The primary benefit here is a drastic reduction in the time and one-time generation cost required to create complex interactive 3D environments. It addresses the exact problem outlined by World Labs founder Fei-Fei Li, who noted that LLMs are ultimately like “wordsmiths in the dark,” possessing flowery language but lacking spatial intelligence and physical experience. World Labs’ Marble model gives AI that missing spatial awareness.
While this approach is not designed for split-second, real-time execution, it has massive potential for spatial computing, interactive entertainment, industrial design, and building static training environments for robotics. The enterprise value is evident in Autodesk’s heavy backing of World Labs to integrate these models into their industrial design applications.

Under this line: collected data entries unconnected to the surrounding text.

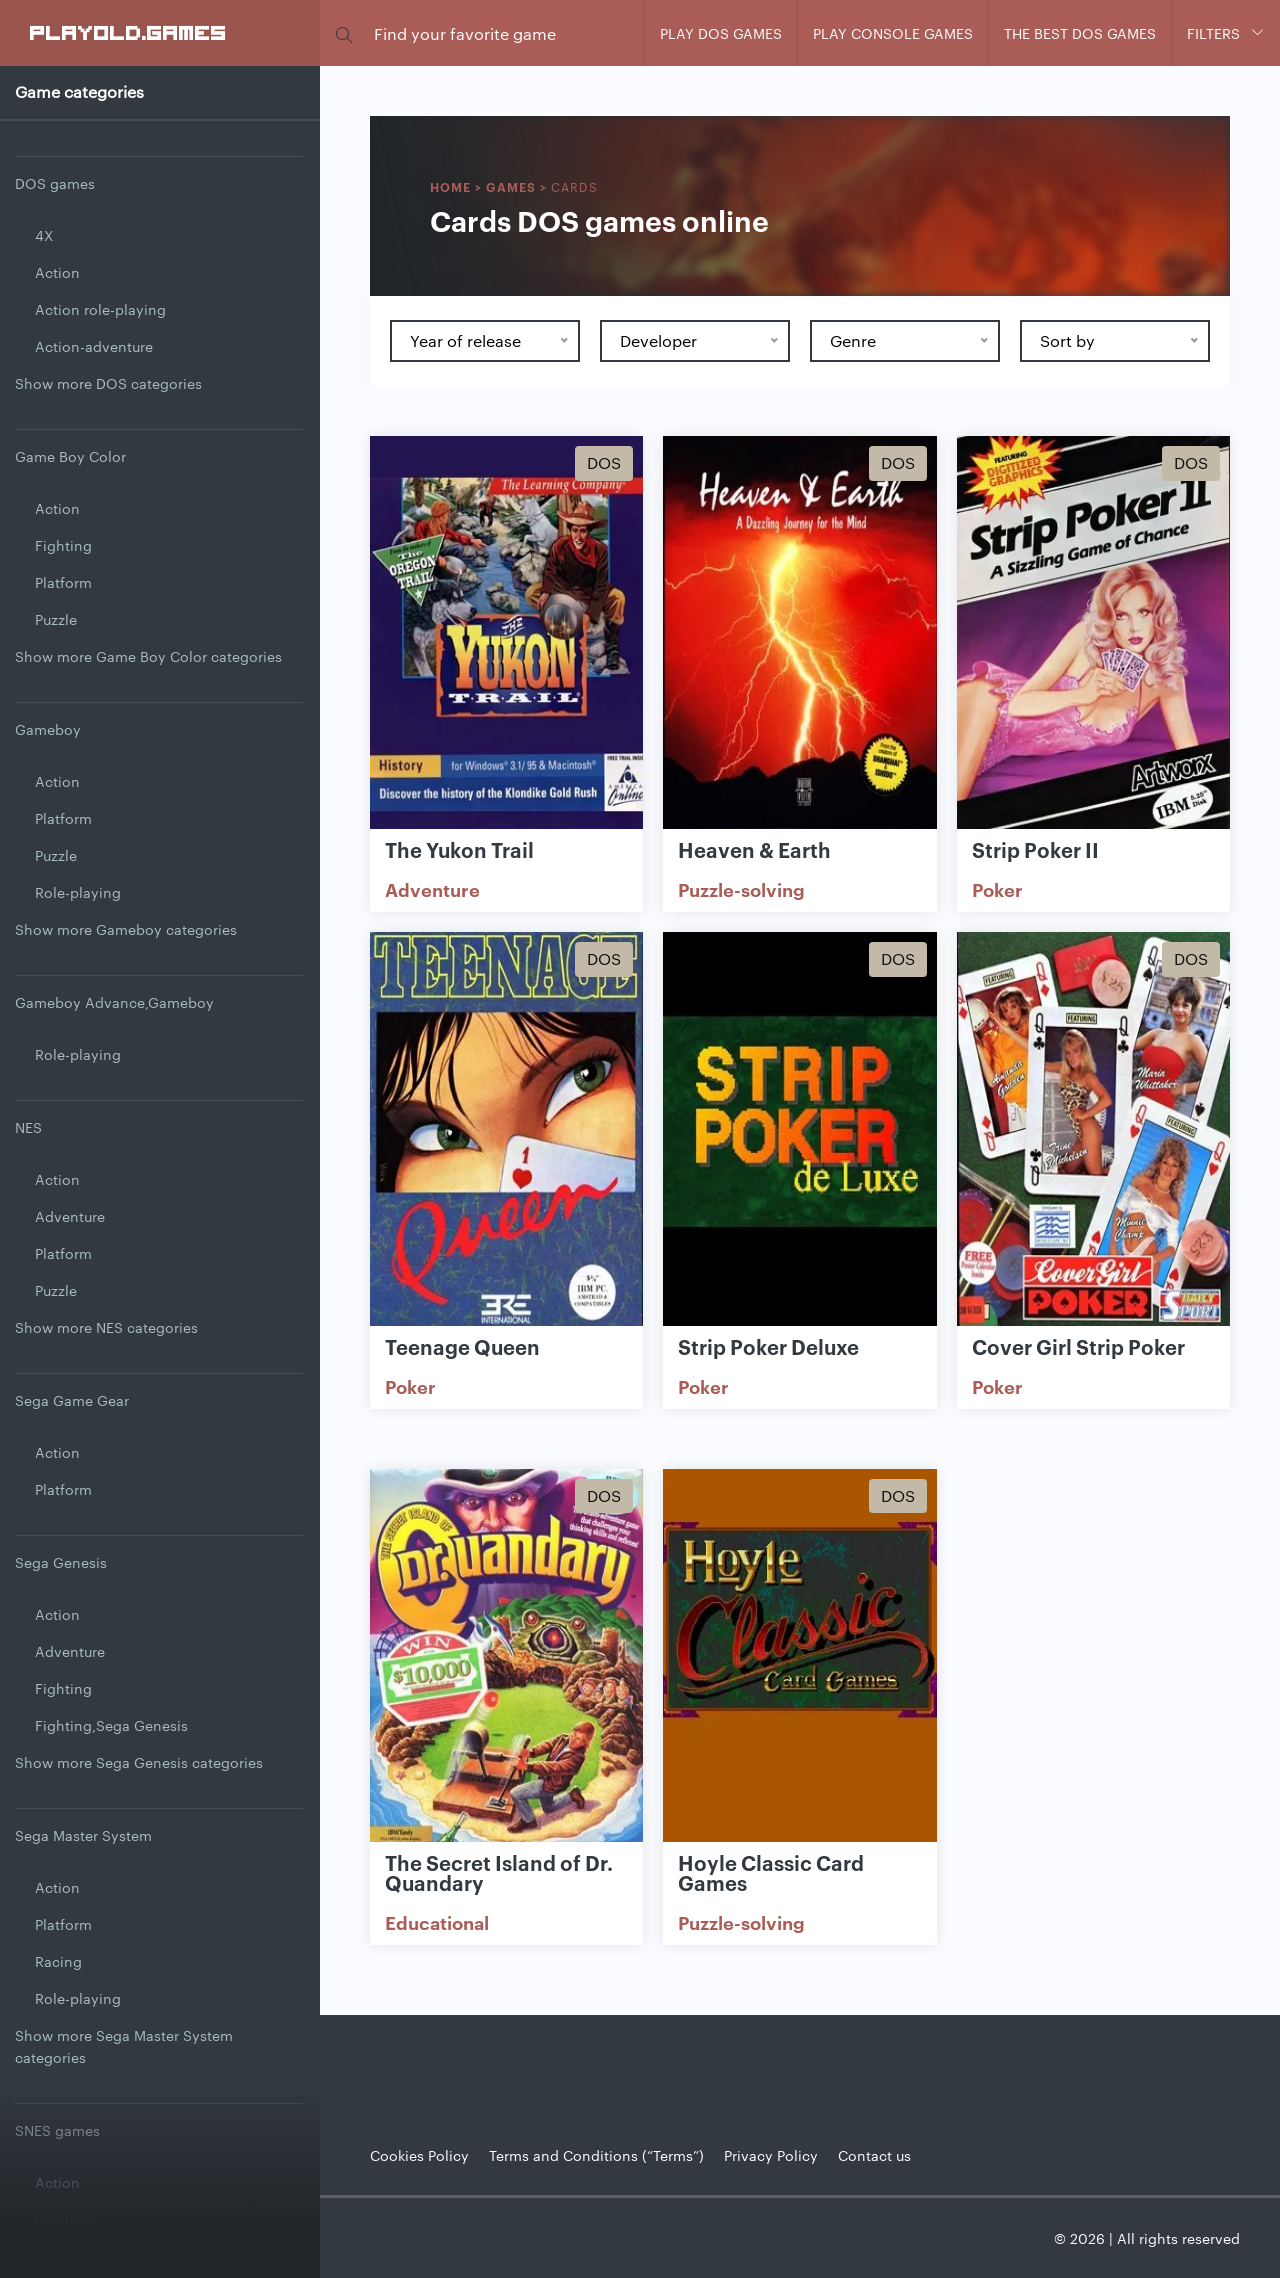  What do you see at coordinates (63, 582) in the screenshot?
I see `Platform` at bounding box center [63, 582].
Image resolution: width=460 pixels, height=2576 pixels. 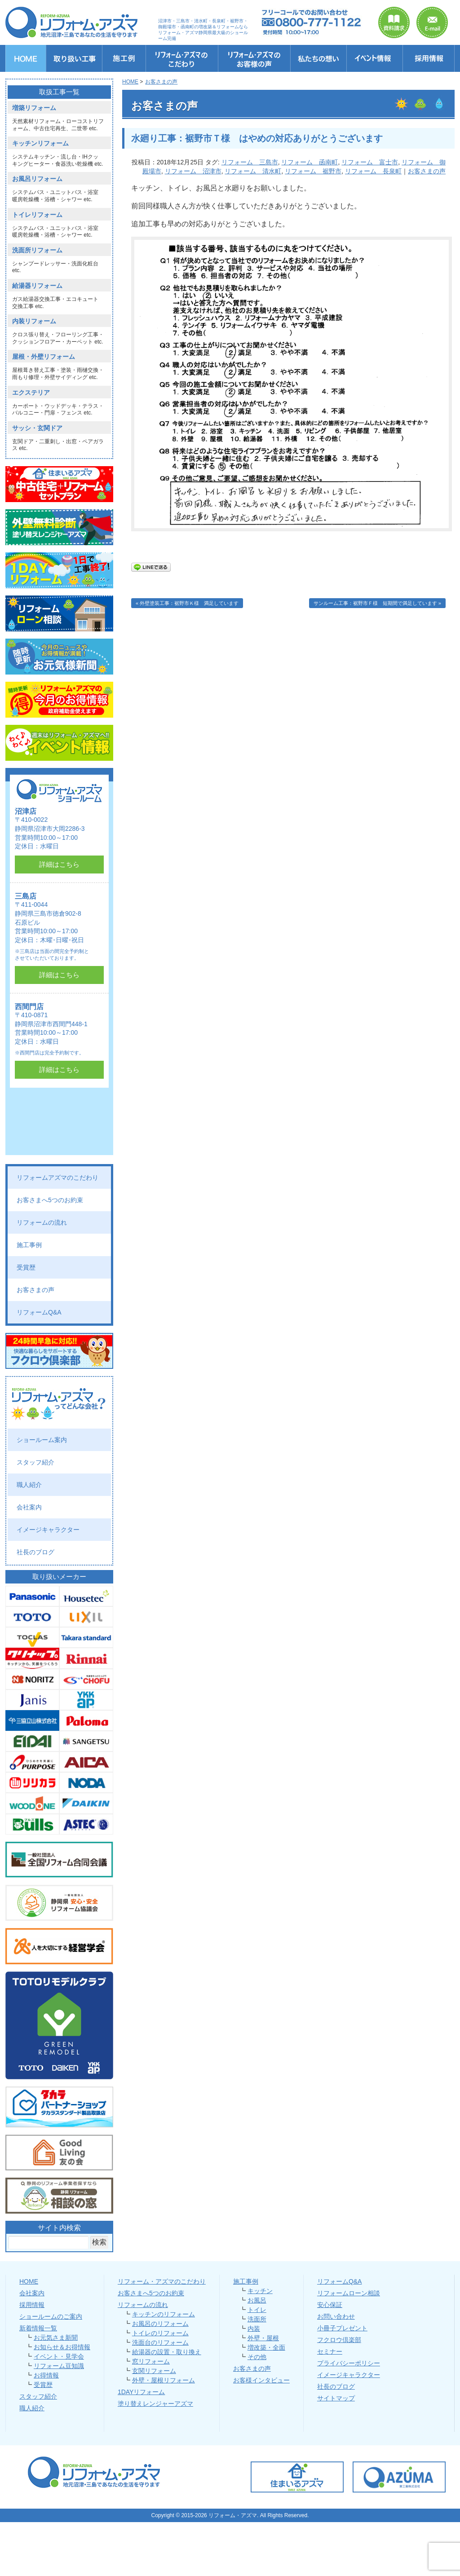 What do you see at coordinates (39, 1312) in the screenshot?
I see `リフォームQ&A` at bounding box center [39, 1312].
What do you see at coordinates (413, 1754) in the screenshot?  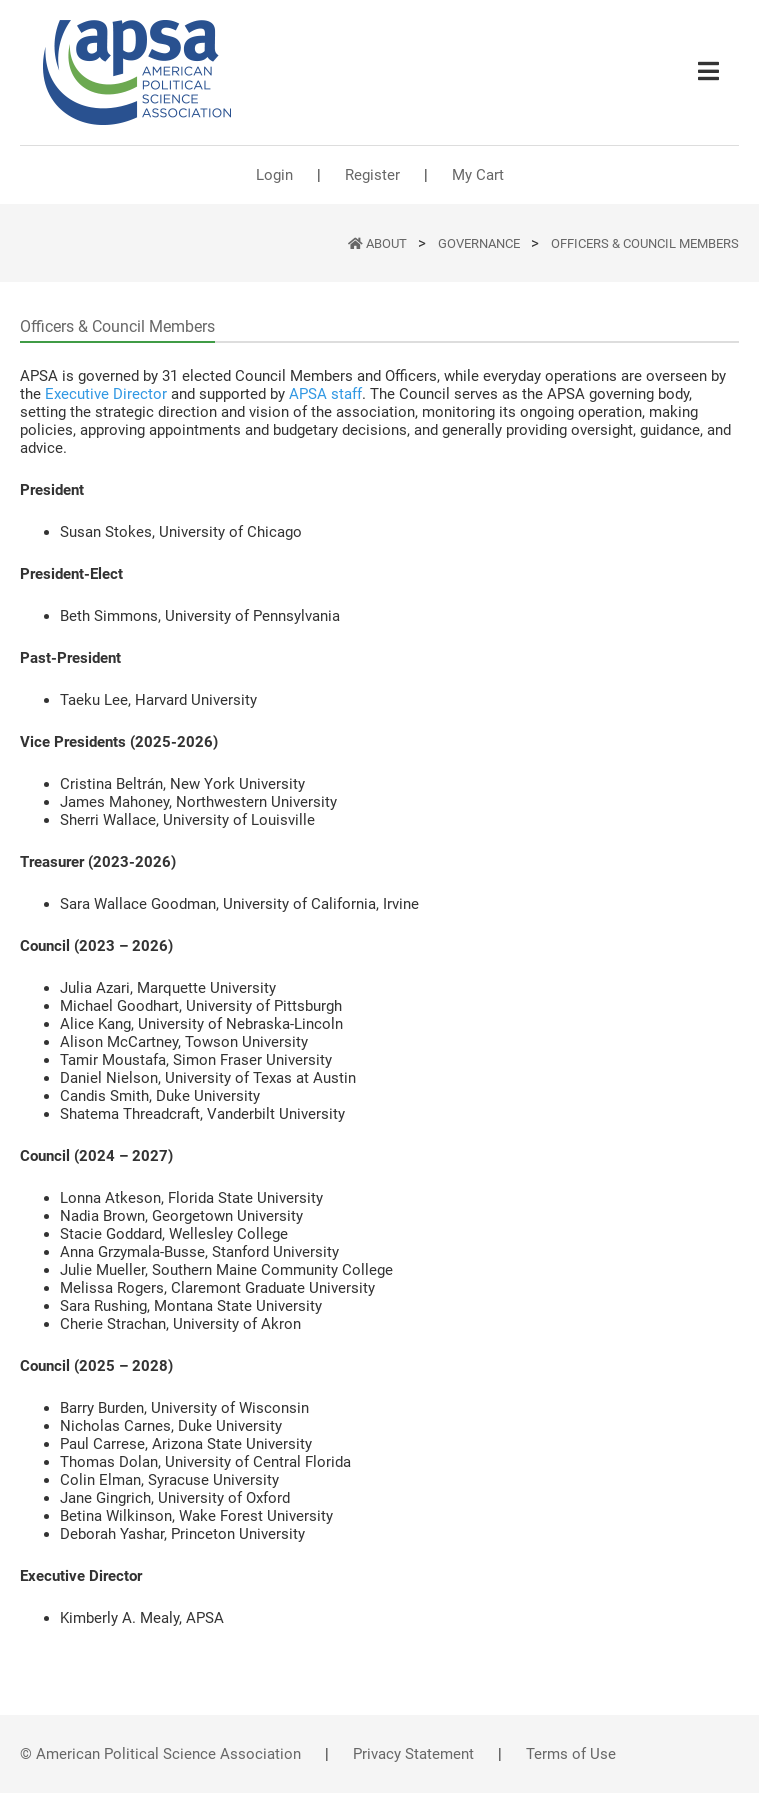 I see `Privacy Statement` at bounding box center [413, 1754].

End-to-end generation: built for scale
The third approach uses an end-to-end generative model to process prompts and user actions, continuously generating the scene, physical dynamics, and reactions on the fly. Rather than exporting a static 3D file to an external physics engine, the model itself acts as the engine. It ingests an initial prompt alongside a continuous stream of user actions, and it generates the subsequent frames of the environment in real-time, calculating physics, lighting, and object reactions natively.
DeepMind’s Genie 3 and Nvidia’s Cosmos fall into this category. These models provide a highly simple interface for generating infinite interactive experiences and massive volumes of synthetic data. DeepMind demonstrated this natively with Genie 3, showcasing how the model maintains strict object permanence and consistent physics at 24 frames per second without relying on a separate memory module.
This approach translates directly into heavy-duty synthetic data factories. Nvidia Cosmos uses this architecture to scale synthetic data and physical AI reasoning, allowing autonomous vehicle and robotics developers to synthesize rare, dangerous edge-case conditions without the cost or risk of physical testing. Waymo (a fellow Alphabet subsidiary) built its world model on top of Genie 3, adapting it for training its self-driving cars.
The downside to this end-to-end generative method is the great compute cost required to continuously render physics and pixels simultaneously. Still, the investment is necessary to achieve the vision laid out by Hassabis, who argues that a deep, internal understanding of physical causality is required because current AI is missing critical capabilities to operate safely in the real world.
What comes next: hybrid architectures
LLMs will continue to serve as the reasoning and communication interface, but world models are positioning themselves as foundational infrastructure for physical and spatial data pipelines. As the underlying models mature, we are seeing the emergence of hybrid architectures that draw on the strengths of each approach.
For example, cybersecurity startup DeepTempo recently developed LogLM, a model that integrates elements from LLMs and JEPA to detect anomalies and cyber threats from security and network logs.